2. Phase folliculaire (jours 6 à 13)

Les œstrogènes remontent en flèche. Mon moral aussi ! Je me sens pleine d’élan, créative, enthousiaste. J’ai envie d’entreprendre, de sortir, de me reconnecter au monde.
🔸 Émotion dominante : motivation, légèreté, curiosité
🔸 Idéal : lancer de nouveaux projets, sociabiliser

3. Phase ovulatoire (jours 14 à 16 environ)

C’est souvent ma période la plus charismatique. Je me sens séduisante, énergique, communicative. Mon cerveau est au top. Mais je peux aussi me sentir « sur-sollicitée », trop tournée vers les autres.
🔸 Émotion dominante : confiance, désir, mais parfois pression
🔸 Idéal : réunions, rendez-vous importants, prise de parole

4. Phase lutéale (jours 17 à 28)

La progestérone prend le relais. Je deviens plus irritable, plus sensible, plus critique… surtout envers moi-même. C’est souvent ici que le syndrome prémenstruel frappe.
🔸 Émotion dominante : hypersensibilité, anxiété, frustration
🔸 Idéal : faire le tri, terminer, se recentrer

Ce que j’ai changé en comprenant mes variations émotionnelles

Le jour où j’ai commencé à noter mon cycle et mes ressentis, tout a changé. J’ai arrêté de me juger. J’ai compris que je n’étais pas instable : j’étais cyclique. Et ce rythme, je pouvais l’apprivoiser.

Voici ce que j’ai mis en place :

  • Je planifie mes tâches importantes pendant ma phase folliculaire ou ovulatoire
  • Je m’accorde plus de douceur pendant mes règles
  • Je ne prends plus de décisions importantes juste avant mes règles (j’ai appris que mes pensées sont souvent biaisées)
  • Je communique à mes proches que je traverse une phase plus fragile, quand c’est le cas
  • Je célèbre chaque phase, au lieu de lutter contre

Lien corps-esprit : une vérité longtemps ignorée

Pendant trop longtemps, on a séparé le corps et l’esprit. Or, le cerveau est ultrasensible aux hormones. Il est prouvé que les œstrogènes stimulent la dopamine (motivation), tandis que la chute de progestérone peut altérer la sérotonine (humeur).

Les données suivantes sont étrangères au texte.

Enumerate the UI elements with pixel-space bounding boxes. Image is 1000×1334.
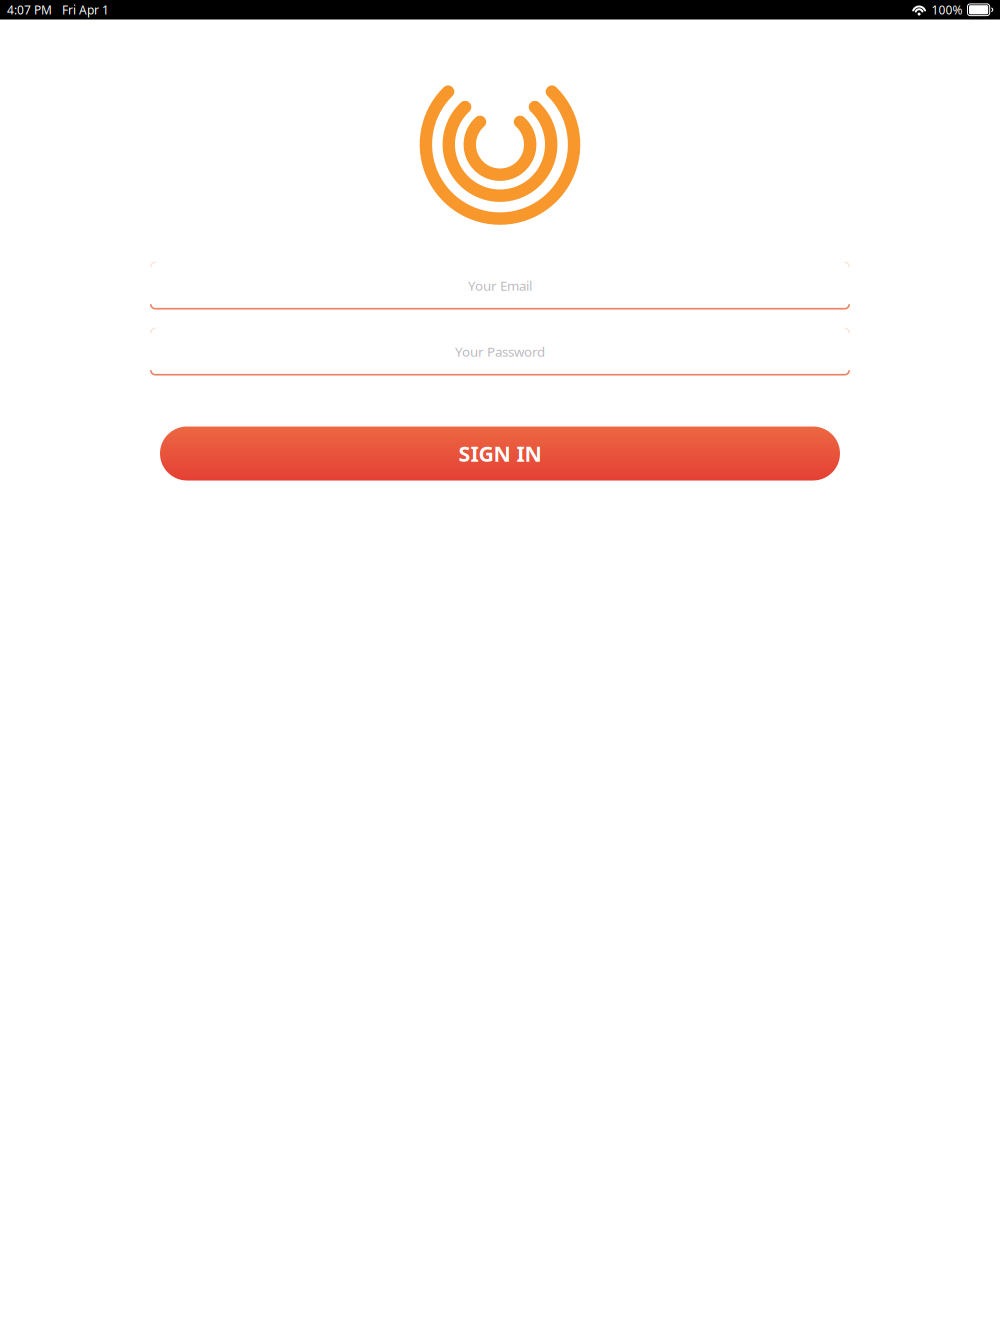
staticText: 4:07 PM (7, 2, 52, 18)
staticText: Your Password (455, 343, 545, 360)
button[interactable]: Your Email (150, 262, 850, 310)
staticText: Your Email (468, 277, 532, 294)
button[interactable]: SIGN IN (160, 426, 840, 480)
button[interactable]: Your Password (150, 328, 850, 376)
staticText: 100% (932, 2, 962, 18)
staticText: Fri Apr 1 (62, 2, 109, 18)
staticText: SIGN IN (458, 439, 542, 468)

Ce n’est pas une question de volonté ou de caractère. C’est biochimique. Et c’est libérateur de le reconnaître.

Conclusion : Je ne suis pas instable, je suis cyclique

Depuis que je connais les 4 saisons de mon cycle, je me sens apaisée. J’ai arrêté de me forcer, de me juger, de lutter. J’ai appris à vivre au rythme de mes émotions, à adapter mon quotidien, à m’écouter avec bienveillance.

Notre corps a une intelligence. Il parle. Il suffit d’apprendre à l’écouter. Et non, ce n’est pas une faiblesse d’être cyclique. C’est une force. Une boussole intérieure.